- **Records drawn from a dataset**:

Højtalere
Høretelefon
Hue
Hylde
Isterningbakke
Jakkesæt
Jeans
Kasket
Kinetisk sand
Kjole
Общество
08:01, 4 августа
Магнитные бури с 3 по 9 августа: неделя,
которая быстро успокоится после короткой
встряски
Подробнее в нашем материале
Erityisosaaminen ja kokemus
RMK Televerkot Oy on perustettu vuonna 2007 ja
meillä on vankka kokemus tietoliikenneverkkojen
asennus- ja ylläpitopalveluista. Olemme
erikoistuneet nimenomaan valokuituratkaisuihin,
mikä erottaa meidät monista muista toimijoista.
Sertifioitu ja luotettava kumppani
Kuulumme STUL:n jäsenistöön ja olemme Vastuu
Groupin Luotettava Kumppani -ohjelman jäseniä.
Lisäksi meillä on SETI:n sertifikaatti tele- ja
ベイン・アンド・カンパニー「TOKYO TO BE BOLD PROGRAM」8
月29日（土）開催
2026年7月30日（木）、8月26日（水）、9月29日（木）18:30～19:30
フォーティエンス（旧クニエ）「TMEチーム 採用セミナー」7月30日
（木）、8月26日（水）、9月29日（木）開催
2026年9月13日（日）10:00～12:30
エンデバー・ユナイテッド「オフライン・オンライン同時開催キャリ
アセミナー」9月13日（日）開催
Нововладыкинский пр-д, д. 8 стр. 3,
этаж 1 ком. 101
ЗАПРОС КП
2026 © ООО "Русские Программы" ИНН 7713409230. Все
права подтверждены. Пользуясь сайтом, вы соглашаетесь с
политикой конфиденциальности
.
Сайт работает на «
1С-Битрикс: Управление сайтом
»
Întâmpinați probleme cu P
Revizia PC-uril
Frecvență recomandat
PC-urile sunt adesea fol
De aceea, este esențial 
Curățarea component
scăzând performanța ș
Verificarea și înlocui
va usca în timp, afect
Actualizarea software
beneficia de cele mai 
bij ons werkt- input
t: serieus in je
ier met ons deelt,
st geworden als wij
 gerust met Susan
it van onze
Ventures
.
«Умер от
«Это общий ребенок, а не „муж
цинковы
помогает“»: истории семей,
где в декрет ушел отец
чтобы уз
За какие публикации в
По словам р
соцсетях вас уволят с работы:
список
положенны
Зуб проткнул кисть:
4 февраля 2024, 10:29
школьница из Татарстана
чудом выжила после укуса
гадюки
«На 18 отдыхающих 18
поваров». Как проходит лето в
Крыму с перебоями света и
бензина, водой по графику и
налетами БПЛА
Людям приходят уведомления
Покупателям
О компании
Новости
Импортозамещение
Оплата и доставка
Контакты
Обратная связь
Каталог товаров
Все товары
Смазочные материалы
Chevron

- **AIM OF THE TASK**: Go through the entries above and count the lines containing "meillä". Give the number only.

- **SOLVED PROBLEM**: 2